Many small business owners have experienced the frustration of trying to collect past-due accounts. Because it’s such a difficult and time-consuming chore, owners sometimes put off collection efforts until receivables are 90 days or longer past due, or they just decide to write off old receivables as uncollected. Doing so, however, can put a serious dent in your company’s cash flow and profits.
Instead make a commitment to be diligent in your accounts receivable collection efforts. Start by establishing a credit policy that prevents you from extending credit to deadbeats in the first place. Even with such a policy in place, though, you may still encounter customers who are late payers. Here are the steps experts recommend you follow in order to collect past-due receivables:
- Create an accounts receivable aging report. You need to know which accounts are past due and how late they are before you can take action. An aging report will track the payment status of all of your customers by time period (such as 0 to 30 days, 30 to 60 days, etc.) and the amounts due so you can easily spot potential problems.
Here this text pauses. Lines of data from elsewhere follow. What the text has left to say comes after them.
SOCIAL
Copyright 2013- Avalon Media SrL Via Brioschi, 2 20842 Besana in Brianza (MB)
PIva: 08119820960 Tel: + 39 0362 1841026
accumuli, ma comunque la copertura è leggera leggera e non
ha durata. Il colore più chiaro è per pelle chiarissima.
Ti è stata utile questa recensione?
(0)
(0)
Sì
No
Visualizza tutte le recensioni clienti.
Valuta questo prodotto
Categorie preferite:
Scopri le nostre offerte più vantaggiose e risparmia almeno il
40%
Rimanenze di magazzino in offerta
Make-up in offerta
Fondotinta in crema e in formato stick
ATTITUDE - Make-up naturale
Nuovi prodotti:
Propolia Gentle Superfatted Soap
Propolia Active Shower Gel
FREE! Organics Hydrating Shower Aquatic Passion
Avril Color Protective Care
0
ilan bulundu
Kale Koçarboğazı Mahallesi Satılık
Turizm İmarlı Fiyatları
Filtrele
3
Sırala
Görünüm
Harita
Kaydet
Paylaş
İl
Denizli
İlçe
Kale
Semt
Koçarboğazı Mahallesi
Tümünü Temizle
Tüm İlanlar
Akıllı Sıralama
- Act quickly. Studies reveal that the likelihood of collecting receivables drops drastically as time goes on — from more than 90 percent after 30 days to 74 percent after 90 days and just 50 percent after six months. If your terms are net-30 days and payment hasn’t arrived on day 31, you should be on the phone with your customer asking questions. Be friendly and nonthreatening, as most cases of slow payment can be resolved without conflict or accusations.
- Consider working out a payment plan. If the customer confides that he or she is having cash flow problems, it may be wise to negotiate a payment plan for the amount past due. Keep it simple and straightforward. It should specify that consecutive payments of x amount will be made over x number of months, ideally with the debt fully paid off within six months. Put the agreement in writing and make sure both parties sign it. Also, future delivery of products or services should be strictly cash on delivery until the debt is repaid and you’re confident that the customer is once again financially capable.
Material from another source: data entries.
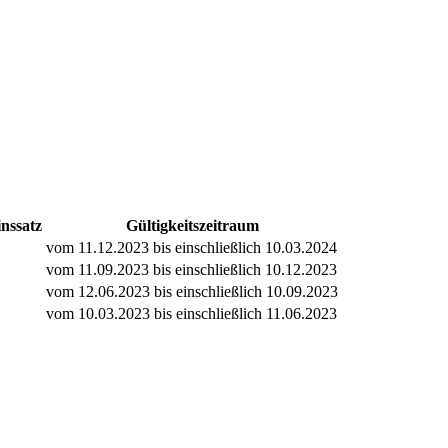
nssatz
Gültigkeitszeitraum
vom 11.12.2023 bis einschließlich 10.03.2024
vom 11.09.2023 bis einschließlich 10.12.2023
vom 12.06.2023 bis einschließlich 10.09.2023
vom 10.03.2023 bis einschließlich 11.06.2023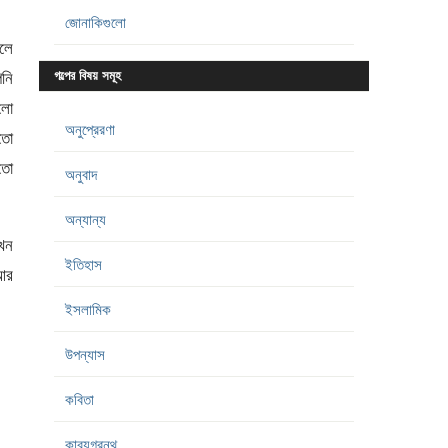
জোনাকিগুলো
ললে
পনি
গল্পের বিষয় সমূহ
ালো
অনুপ্রেরণা
য়তো
 তো
অনুবাদ
অন্যান্য
খন
ইতিহাস
 আর
ইসলামিক
উপন্যাস
কবিতা
কাব্যগ্রন্থ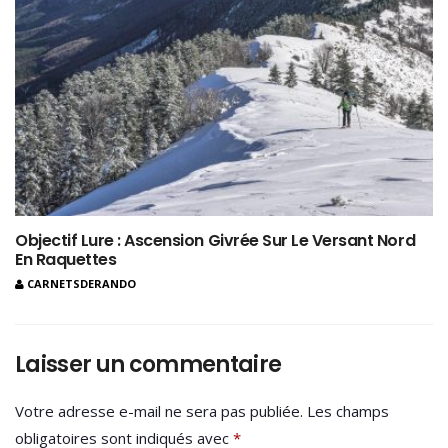
Objectif Lure : Ascension Givrée Sur Le Versant Nord
En Raquettes
CARNETSDERANDO
Laisser un commentaire
Votre adresse e-mail ne sera pas publiée.
Les champs
obligatoires sont indiqués avec
*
- Send past-due notices and letters. If courtesy calls and an offer of a payment plan don’t produce results, it’s time to get a little tougher. Your past-due notice and request for payment letter should explain the delinquent status of the account in firm but nonthreatening language. As in, “I’m following up on my phone messages in writing to make you aware of the past-due status of this invoice. Please remit payment at once, or contact me if you have any questions.”
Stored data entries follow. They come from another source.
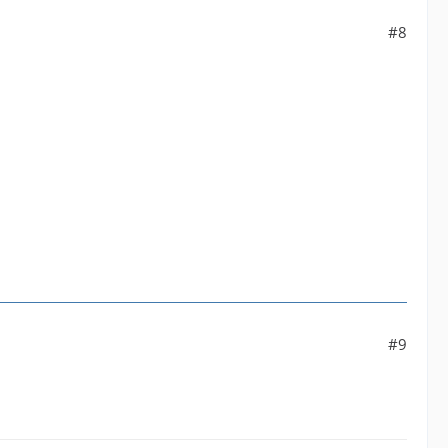
#8
#9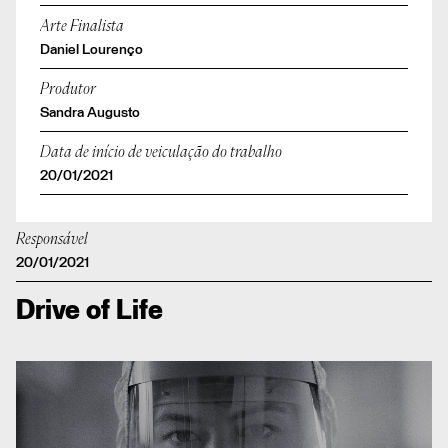
Arte Finalista
Daniel Lourenço
Produtor
Sandra Augusto
Data de início de veiculação do trabalho
20/01/2021
Responsável
20/01/2021
Drive of Life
- Call in the cavalry. If you’ve still received no response after 90 or perhaps 120 days, send a final notice informing the customer that if payment is not received within x days (no more than 7), the account will be turned over to a collection agency. Then follow through on this action if you have to.
Hiring a collection agency is a serious step that should not be taken lightly, as it will probably threaten your future relationship with the customer. Weigh this carefully against the value of the outstanding receivable and the cost of writing it off, then make the decision that’s best for your company’s financial future.